My experience suggests one ought not to err on the side of sweetness. The charm of this particular drink is in its subtle tonality (if one may misappropriate musical jargon), the interplay of the juniper (and, depending on the brand, citrus) of the gin with the herbal notes of the angostura bitters. The apricot and lemon flavors, though necessary, are by no means dominant, and the grenadine is more for color than overwhelming sweetness.

Cursory research has not revealed whether the drink has any connection to the Oglala Sioux chief of the same name. Another possible connection is to that bit of weather lore from the Gospel of Matthew (16:1-3):
The Pharisees also with the Sadducees came, and tempting desired him that he would shew them a sign from heaven. He answered and said unto them, "When it is evening, ye say, It will be fair weather: for the sky is red. And in the morning, It will be foul weather to day: for the sky is red and lowring. O ye hypocrites, ye can discern the face of the sky; but can ye not discern the signs of the times?"

18 August 2012

A Word or Two About the Harmonium

As it so happens, this Sunday the Episcopalians of Dixon will be celebrating the holy mysteries out at St. Peter's chapel in Grand Detour. (The name of that town, like so many American town-names, is not pronounced the way you think it is. Locals are wont to pronounce it as one word, with the accent, improbably, on the first syllable. Thus, in IPA: ['gɹæn.diˌtɔ˞].) Rather than have Mass out in the "cheap showiness of nature" (as Reverend Lovejoy once called it), we'll be inside the little limestone building, which has a reed organ in the back. It will be my job to play this thing, and I thus selected appropriate repertoire for such an instrument: a Franck piece from L'Organiste and one of Elgar's Vesper Voluntaries. Both were originally written for the harmonium, which I mistakenly assumed is just a more fancy name for the reed organ. As it so happens, that is not quite the case: one operates with a suction bellows, and t'other with a pressure bellows, apparently. But, not being mechanically-minded, I am not particularly interested in what seems like a pedantic detail.
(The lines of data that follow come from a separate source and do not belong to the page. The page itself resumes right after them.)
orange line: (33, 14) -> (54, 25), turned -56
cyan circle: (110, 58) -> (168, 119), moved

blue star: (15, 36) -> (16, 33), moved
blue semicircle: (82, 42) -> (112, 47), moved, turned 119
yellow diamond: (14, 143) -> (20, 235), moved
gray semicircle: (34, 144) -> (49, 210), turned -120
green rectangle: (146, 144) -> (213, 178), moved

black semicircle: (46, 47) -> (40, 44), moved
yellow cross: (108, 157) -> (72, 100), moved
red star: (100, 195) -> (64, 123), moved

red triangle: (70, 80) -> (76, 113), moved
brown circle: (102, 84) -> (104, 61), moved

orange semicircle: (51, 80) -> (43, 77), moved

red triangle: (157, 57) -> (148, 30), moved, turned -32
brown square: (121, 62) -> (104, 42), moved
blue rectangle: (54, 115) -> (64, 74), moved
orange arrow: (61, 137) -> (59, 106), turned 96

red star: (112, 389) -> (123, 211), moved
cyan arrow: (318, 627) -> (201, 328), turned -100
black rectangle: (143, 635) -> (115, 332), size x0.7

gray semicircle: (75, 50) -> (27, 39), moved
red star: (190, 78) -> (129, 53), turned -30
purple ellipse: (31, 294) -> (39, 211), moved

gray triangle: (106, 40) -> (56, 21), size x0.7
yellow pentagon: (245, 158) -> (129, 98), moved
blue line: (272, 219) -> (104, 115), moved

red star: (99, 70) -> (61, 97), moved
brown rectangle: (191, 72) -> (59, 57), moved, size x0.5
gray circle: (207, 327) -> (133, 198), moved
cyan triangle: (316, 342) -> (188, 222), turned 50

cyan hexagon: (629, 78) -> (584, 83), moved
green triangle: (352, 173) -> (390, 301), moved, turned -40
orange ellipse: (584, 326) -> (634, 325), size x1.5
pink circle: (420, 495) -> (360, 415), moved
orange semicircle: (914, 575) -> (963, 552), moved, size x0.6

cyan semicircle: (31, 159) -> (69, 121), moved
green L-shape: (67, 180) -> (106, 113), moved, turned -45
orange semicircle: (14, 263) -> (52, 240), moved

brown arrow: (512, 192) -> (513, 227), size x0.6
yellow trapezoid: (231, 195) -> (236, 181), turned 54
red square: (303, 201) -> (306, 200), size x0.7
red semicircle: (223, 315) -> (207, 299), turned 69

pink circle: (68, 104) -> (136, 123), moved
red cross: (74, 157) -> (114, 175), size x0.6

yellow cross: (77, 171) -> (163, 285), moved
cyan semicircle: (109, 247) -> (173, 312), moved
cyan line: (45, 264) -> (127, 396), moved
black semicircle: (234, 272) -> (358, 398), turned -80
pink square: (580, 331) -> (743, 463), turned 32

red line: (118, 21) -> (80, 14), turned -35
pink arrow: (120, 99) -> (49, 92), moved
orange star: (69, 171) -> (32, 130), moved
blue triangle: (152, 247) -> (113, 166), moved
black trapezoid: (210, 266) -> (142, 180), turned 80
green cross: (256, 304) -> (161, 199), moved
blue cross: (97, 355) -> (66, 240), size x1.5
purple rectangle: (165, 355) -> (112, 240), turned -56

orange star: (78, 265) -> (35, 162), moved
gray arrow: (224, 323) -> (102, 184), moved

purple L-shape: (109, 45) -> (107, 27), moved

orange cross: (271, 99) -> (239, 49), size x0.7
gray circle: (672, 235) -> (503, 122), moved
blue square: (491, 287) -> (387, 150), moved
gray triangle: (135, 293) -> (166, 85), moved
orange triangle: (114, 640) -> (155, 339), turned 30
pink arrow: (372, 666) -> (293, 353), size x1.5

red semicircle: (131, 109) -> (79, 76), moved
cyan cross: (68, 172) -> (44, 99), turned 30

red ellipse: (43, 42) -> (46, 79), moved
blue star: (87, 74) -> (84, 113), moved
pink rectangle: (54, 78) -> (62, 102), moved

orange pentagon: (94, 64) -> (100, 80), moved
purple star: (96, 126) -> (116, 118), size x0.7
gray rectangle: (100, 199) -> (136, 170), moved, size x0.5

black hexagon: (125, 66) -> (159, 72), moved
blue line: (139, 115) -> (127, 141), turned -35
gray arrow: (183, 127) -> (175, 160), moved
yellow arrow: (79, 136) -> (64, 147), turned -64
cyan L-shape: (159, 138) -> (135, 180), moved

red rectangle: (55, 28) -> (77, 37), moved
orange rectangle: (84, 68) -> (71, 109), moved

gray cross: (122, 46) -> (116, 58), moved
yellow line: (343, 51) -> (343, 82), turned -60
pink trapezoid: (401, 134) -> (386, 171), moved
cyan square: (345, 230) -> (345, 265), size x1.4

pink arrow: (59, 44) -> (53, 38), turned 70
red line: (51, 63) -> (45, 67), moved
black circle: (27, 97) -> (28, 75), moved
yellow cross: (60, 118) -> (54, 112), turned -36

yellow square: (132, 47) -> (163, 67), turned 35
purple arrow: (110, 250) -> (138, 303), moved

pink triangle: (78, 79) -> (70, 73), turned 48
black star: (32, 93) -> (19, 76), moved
Browsing the literature composed for the harmonium, it appears it was widespread about a century ago, much like the piano. (On my more pessimistic days I believe the piano will probably follow the harmonium into obsolescence; certainly it is nowhere near as common as it once was in middle-class households, and in this age of decline the state of music education is only getting worse.) Much of the repertoire is charming, and little-heard (at least in its original instrumentation) nowadays. A favorite set, which I hope to someday perform with some string-player friends, is Dvořák's Five Bagatelles, Op. 47.

Dvořák, Op. 47, Nos. 1-3:

Dvořák, Op. 47, Nos. 4-5:

23 July 2012

Whither Mainline Protestantism? (Part I)

It is a truth universally acknowledged that mainline Protestantism in the United States is in no good health. Simply put, every mainline Protestant denomination is losing, if not hemorrhaging, members. (It is less acknowledged, though equally true, that Roman Catholicism's numbers would be no better were it not for the many Latino immigrants to this nation. Though the reasons, and perhaps some of the solutions, for this are much the same, it is beyond my purview at this time.)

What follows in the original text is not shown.